The Female of the Species
Vaudeville
Hangover Square
Finborough
The Frontline
Shakespeare's Globe
A first-class Aussie bitch-fight has erupted over a new West End comedy. Joanna Murray-Smith’s satire opens with a famous feminist author, Margot Mason, being held at gunpoint by a deluded fan and forced to explain the contradictions in her work. Margot Mason is of course Germaine Greer, who suffered a similar ordeal at the hands of a former pupil a few years ago. Greer is said to be furious about the play. The bad news for her is that it’s an absolute hoot. Murray-Smith, who is also Australian, has had the sense to portray Mason sympathetically as a wry, brave, charismatic and witty intellectual with the forgivable flaws of egoism and insensitivity. She’s surrounded by comic caricatures, the best of which is her daughter, played with show-stopping aplomb by Sophie Thompson, who stumbles in on the abduction and instead of rescuing her mother takes the side of the gunwoman and encourages her to shoot.
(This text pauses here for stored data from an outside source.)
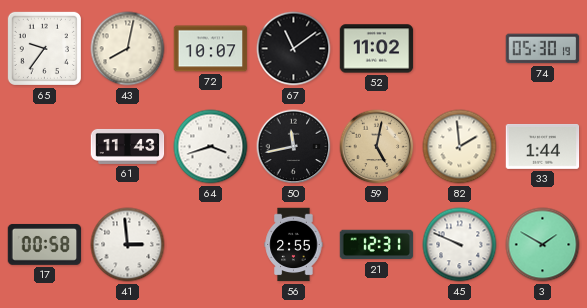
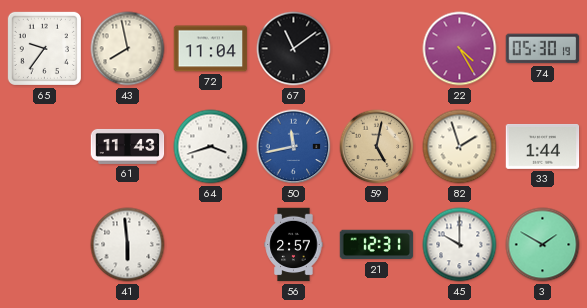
43: 8:02 -> 7:58
72: 10:07 -> 11:04
52: 11:02 -> none
22: none -> 4:25
50 dial: black -> blue
82: 1:59 -> 1:57
17: 00:58 -> none
41: 2:59 -> 5:59
56: 2:55 -> 2:57
45: 9:49 -> 10:00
The daughter’s husband then arrives having discovered their three children abandoned at home and he’s followed — in a credibility-defying plot twist — by a hairy Scouse taxi driver who wants to become a New Man. This unlikely crew of misfits set about debating the failures and moral illogicalities of feminism. Improbable set-up maybe, but the cast are superb and so are the gags. Mason boasts about her daughter’s glamorous upbringing: ‘Jacques Derrida fed her her first solids. He broke up a rusk and fed her the pieces in the wrong order.’ Purists have grumbled about minor technical faults, but who cares? The play is an inspired piece of mischief. A slapstick comedy with intellectual muscle, a farce that’s also a detailed analysis of feminism, and a drawing-room comedy that illustrates the greatest disappointment of the women’s movement. Women set out to free themselves from the prison of men’s expectations and ended up building the new prison of women’s expectations. This show will win prizes. One drawback is the moral quandary created by its origins.